Which of The Drivery start-ups has been a particular inspiration to you in coping with the crisis and why?

All in all, The Drivery start-ups have coped with the crisis in an excellent manner. I was particularly impressed by the agility with which start-ups respond to change, the team spirit, and the mindset of the founders. 

While larger companies have very quickly retreated into the home office, these start-ups have explored new working spaces to safely work in teams. The search for synergies among themselves was also a remarkable effect in times of crisis. In the sense of “stronger together” the community emerges from the crisis bigger and stronger. The synergies range from the exchange of experience in dealing with investors to contractual cooperation in the design of infrastructure for electric mobility.

During Corona, people’s movement patterns have changed: less public transport, more cyclists, but also more individual car drivers. How will it affect mobility and innovation if people realise that they can also work from home? That they no longer need to travel for business, and perhaps also travel less or less far away in their private lives?

Some trends will definitely be accelerated, and the odd business trip will certainly be assessed differently in the future. For example, the rapidly increasing acceptance and technical development of digital communication alternatives at all scale levels will significantly reduce business travel in the long term. The pop-up cycle paths are also an important infrastructural step towards more mobility alternatives in cities. 

As far as home office is concerned, I see a yo-yo effect coming our way. Basic human needs and the necessary social interaction, which is also extremely important in business life, are currently being neglected. This direct interaction is essential for confidence-building and efficient communication, and it is currently reduced or non-existent. This can sometimes reduce work efficiency.
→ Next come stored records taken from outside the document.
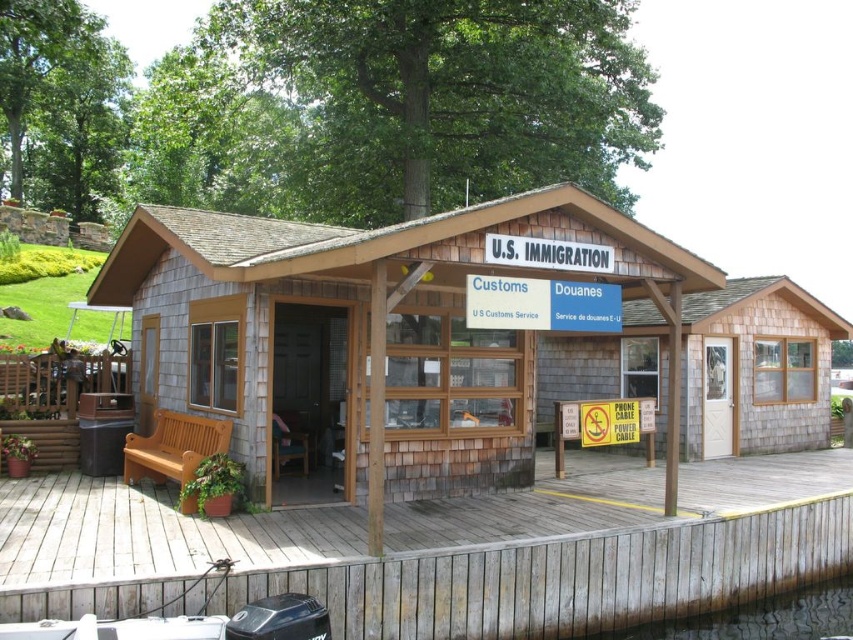 Who is shorter, wooden at center or shingled wood cabin at center?

With less height is shingled wood cabin at center.

Is point (115, 529) closer to viewer compared to point (619, 266)?

Yes, it is in front of point (619, 266).

Who is more forward, [851,566] or [404,244]?

Point [404,244]

The height and width of the screenshot is (640, 853). What are the coordinates of `wooden at center` in the screenshot? It's located at (447, 548).

Between shingled wood cabin at center and clear water at dock lower, which one has less height?

With less height is clear water at dock lower.

Is point (497, 483) positioned behind point (753, 634)?

Yes, it is behind point (753, 634).

You are a GUI agent. You are given a task and a screenshot of the screen. Output one action in this format:
    pyautogui.click(x=<x>, y=<y>)
    Task: Click on the shingled wood cabin at center
    The image size is (853, 640).
    Given the screenshot: What is the action you would take?
    pyautogui.click(x=369, y=326)

Consider the image. Is wooden at center thinner than clear water at dock lower?

No, wooden at center is not thinner than clear water at dock lower.

Does wooden at center appear over clear water at dock lower?

Yes.

Between point (107, 545) and point (657, 627), which one is positioned behind?

Point (657, 627)

Locate an element on the screen. This screenshot has width=853, height=640. wooden at center is located at coordinates (447, 548).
Many employees miss the bustling office, the nice colleagues and the free mate tea. 

In both the professional and private spheres, I predict a catch-up effect towards a new normality, which will probably not differ that much from the old one.

What advice do you give to the founders in The Drivery to get through the crisis?
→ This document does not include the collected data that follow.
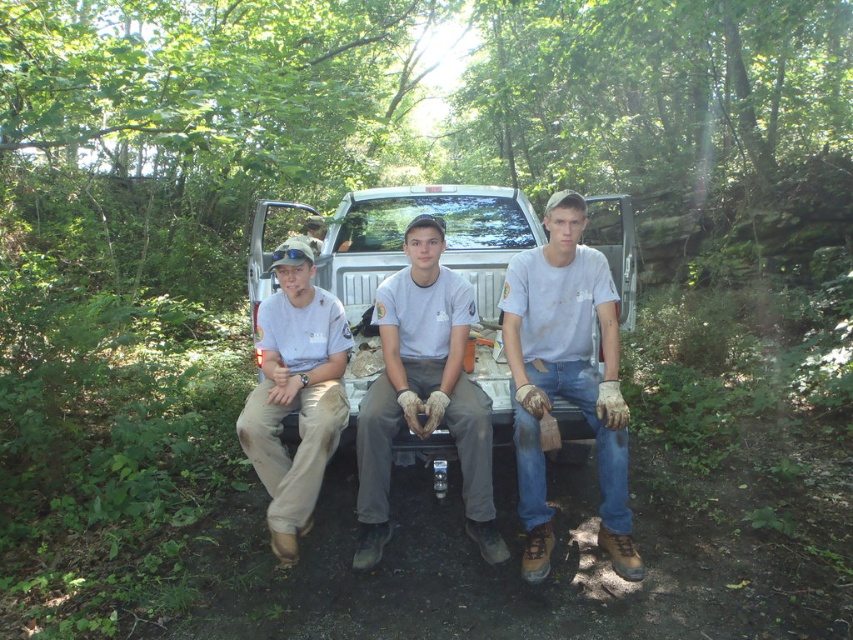 Is point (556, 266) closer to viewer compared to point (297, 484)?

That is False.

Who is higher up, worn denim jeans at center or tan fabric shirt at center?

Positioned higher is worn denim jeans at center.

Consider the image. Who is more forward, (602, 333) or (271, 468)?

Point (271, 468) is in front.

Locate an element on the screen. worn denim jeans at center is located at coordinates (566, 378).

Does gray cotton shirt at center have a greater height compared to tan fabric shirt at center?

Indeed, gray cotton shirt at center has a greater height compared to tan fabric shirt at center.

You are a GUI agent. You are given a task and a screenshot of the screen. Output one action in this format:
    pyautogui.click(x=<x>, y=<y>)
    Task: Click on the gray cotton shirt at center
    
    Given the screenshot: What is the action you would take?
    pyautogui.click(x=424, y=392)

Locate an element on the screen. gray cotton shirt at center is located at coordinates (424, 392).

This screenshot has width=853, height=640. Describe the element at coordinates (566, 378) in the screenshot. I see `worn denim jeans at center` at that location.

Does worn denim jeans at center have a greater width compared to gray cotton shirt at center?

Incorrect, worn denim jeans at center's width does not surpass gray cotton shirt at center's.

Locate an element on the screen. The width and height of the screenshot is (853, 640). worn denim jeans at center is located at coordinates (566, 378).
The market is changing at a very fast pace. So your own business model must be continually and consistently be questioned and adapted. Agility is the strength of young founders and smaller teams in particular. Always be confident and courageous, but not reckless! If a business model no longer works, you should admit this in good time and have the courage to fail – as long as it is still cheap. It is never too late to use the experience gained for a new start.

What were the big milestones in the mobility industry this year?
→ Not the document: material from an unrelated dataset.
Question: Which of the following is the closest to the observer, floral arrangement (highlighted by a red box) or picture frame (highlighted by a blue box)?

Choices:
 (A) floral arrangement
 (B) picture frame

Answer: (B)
There is still a lack of significant milestones and disruptive innovations. The high acceptance of electric mobility is a highlight. However, this is largely motivated by state subsidies, and less by outstanding technological offerings.

The Corona-induced boom of two-wheelers is also worth mentioning – be it e-bikes or traditional bicycles. However, I do not dare to speak of a milestone in the mobility industry in view of the fact that the bicycle was invented in 1817, and there is a high number of cyclists involved in accidents. 

It is also worth mentioning the intensification of the fight for space in urban areas, especially in view of the boom in delivery services. The “pressure of the road” has, along with driving, the potential to accelerate innovation in the years to come. I look forward to real milestones.

What will you take with you as key learnings for 2021?

The year 2020 has taught us that all the things we always took for granted are not self-evident. Even if the situation eases up in 2021, I personally will be more aware of successes and defeats. The true value of a community is shown in difficult times. With this in mind, I will do everything I can to strengthen The Drivery Community and be prepared for future common challenges, even in the good times that 2021 will hopefully bring.